If a record holds a picture, please leave the picture out and copy the rest of the record exactly.

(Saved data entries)
======
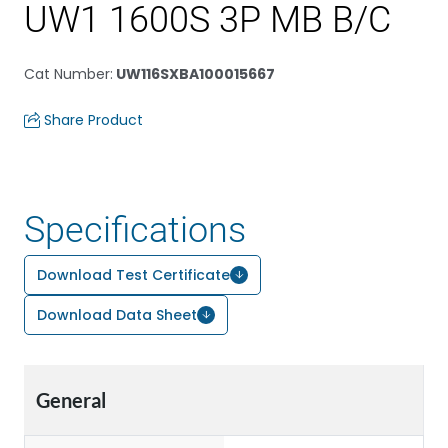
UW1 1600S 3P MB B/C
Cat Number
:
UW116SXBA100015667
Share Product
Specifications
Download Test Certificate
Download Data Sheet
General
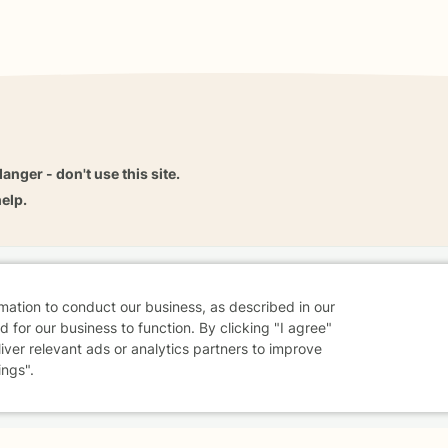
danger - don't use this site.
elp.
dvice
Careers
Find a Therapist
Online Therapy
Contact
rmation to conduct our business, as described in our
 for our business to function. By clicking "I agree"
liver relevant ads or analytics partners to improve
ings".
Sharing Settings
Web Accessibility
© 2026 BetterHelp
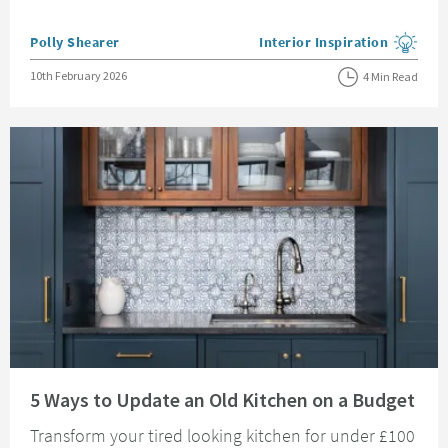
Posted by
Polly Shearer
Interior Inspiration
View more blog posts in the
Posted on
10th February 2026
4 Min Read
Read about 5 Ways to Update an Old Kitchen on a Budget
5 Ways to Update an Old Kitchen on a Budget
Transform your tired looking kitchen for under £100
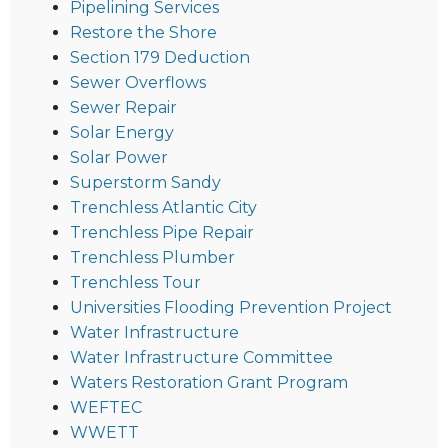
Pipelining Services
Restore the Shore
Section 179 Deduction
Sewer Overflows
Sewer Repair
Solar Energy
Solar Power
Superstorm Sandy
Trenchless Atlantic City
Trenchless Pipe Repair
Trenchless Plumber
Trenchless Tour
Universities Flooding Prevention Project
Water Infrastructure
Water Infrastructure Committee
Waters Restoration Grant Program
WEFTEC
WWETT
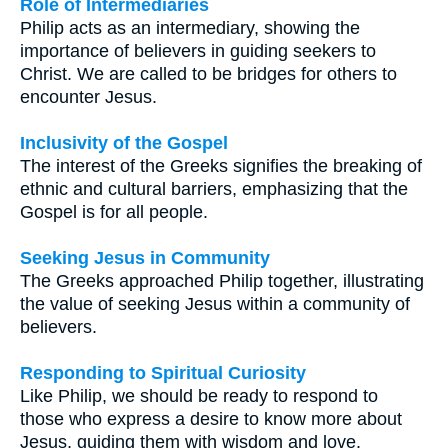
Role of Intermediaries
Philip acts as an intermediary, showing the
importance of believers in guiding seekers to
Christ. We are called to be bridges for others to
encounter Jesus.
Inclusivity of the Gospel
The interest of the Greeks signifies the breaking of
ethnic and cultural barriers, emphasizing that the
Gospel is for all people.
Seeking Jesus in Community
The Greeks approached Philip together, illustrating
the value of seeking Jesus within a community of
believers.
Responding to Spiritual Curiosity
Like Philip, we should be ready to respond to
those who express a desire to know more about
Jesus, guiding them with wisdom and love.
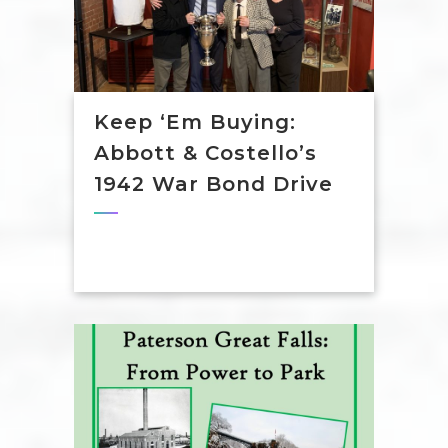
Keep ‘em Buying:
Abbott & Costello’s
1942 War Bond Drive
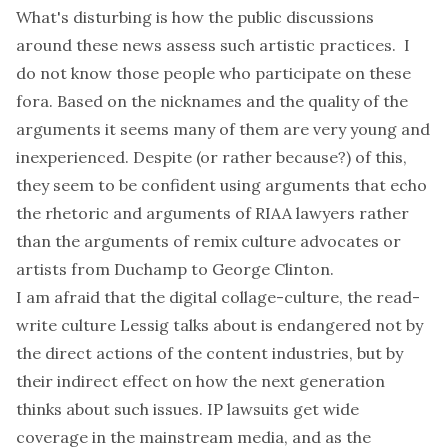
What's disturbing is how the public discussions
around these news assess such artistic practices. I
do not know those people who participate on these
fora. Based on the nicknames and the quality of the
arguments it seems many of them are very young and
inexperienced. Despite (or rather because?) of this,
they seem to be confident using arguments that echo
the rhetoric and arguments of RIAA lawyers rather
than the arguments of
remix culture advocates
or
artists from Duchamp to George Clinton.
I am afraid that the digital collage-culture, the read-
write culture Lessig talks about is endangered not by
the direct actions of the content industries, but by
their indirect effect on how the next generation
thinks about such issues. IP lawsuits get wide
coverage in the mainstream media, and as the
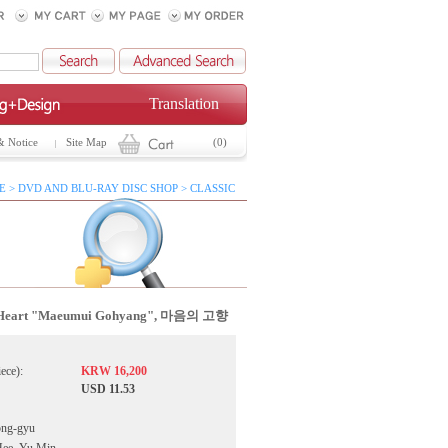
Translation
& Notice
Site Map
(0)
 > DVD AND BLU-RAY DISC SHOP > CLASSIC
 Heart "Maeumui Gohyang", 마음의 고향
iece):
KRW 16,200
USD 11.53
ong-gyu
======
EXERCISE OUTPUT:
UW1 1600S 3P MB B/C
Cat Number
:
UW116SXBA100015667
Share Product
Specifications
Download Test Certificate
Download Data Sheet
General
danger - don't use this site.
elp.
dvice
Careers
Find a Therapist
Online Therapy
Contact
rmation to conduct our business, as described in our
 for our business to function. By clicking "I agree"
liver relevant ads or analytics partners to improve
ings".
Sharing Settings
Web Accessibility
© 2026 BetterHelp
Posted by
Polly Shearer
Interior Inspiration
View more blog posts in the
Posted on
10th February 2026
4 Min Read
Read about 5 Ways to Update an Old Kitchen on a Budget
5 Ways to Update an Old Kitchen on a Budget
Transform your tired looking kitchen for under £100
Pipelining Services
Restore the Shore
Section 179 Deduction
Sewer Overflows
Sewer Repair
Solar Energy
Solar Power
Superstorm Sandy
Trenchless Atlantic City
Trenchless Pipe Repair
Trenchless Plumber
Trenchless Tour
Universities Flooding Prevention Project
Water Infrastructure
Water Infrastructure Committee
Waters Restoration Grant Program
WEFTEC
WWETT
Role of Intermediaries
Philip acts as an intermediary, showing the
importance of believers in guiding seekers to
Christ. We are called to be bridges for others to
encounter Jesus.
Inclusivity of the Gospel
The interest of the Greeks signifies the breaking of
ethnic and cultural barriers, emphasizing that the
Gospel is for all people.
Seeking Jesus in Community
The Greeks approached Philip together, illustrating
the value of seeking Jesus within a community of
believers.
Responding to Spiritual Curiosity
Like Philip, we should be ready to respond to
those who express a desire to know more about
Jesus, guiding them with wisdom and love.
Keep ‘em Buying:
Abbott & Costello’s
1942 War Bond Drive
What's disturbing is how the public discussions
around these news assess such artistic practices. I
do not know those people who participate on these
fora. Based on the nicknames and the quality of the
arguments it seems many of them are very young and
inexperienced. Despite (or rather because?) of this,
they seem to be confident using arguments that echo
the rhetoric and arguments of RIAA lawyers rather
than the arguments of
remix culture advocates
or
artists from Duchamp to George Clinton.
I am afraid that the digital collage-culture, the read-
write culture Lessig talks about is endangered not by
the direct actions of the content industries, but by
their indirect effect on how the next generation
thinks about such issues. IP lawsuits get wide
coverage in the mainstream media, and as the
Translation
& Notice
Site Map
(0)
 > DVD AND BLU-RAY DISC SHOP > CLASSIC
 Heart "Maeumui Gohyang", 마음의 고향
iece):
KRW 16,200
USD 11.53
ong-gyu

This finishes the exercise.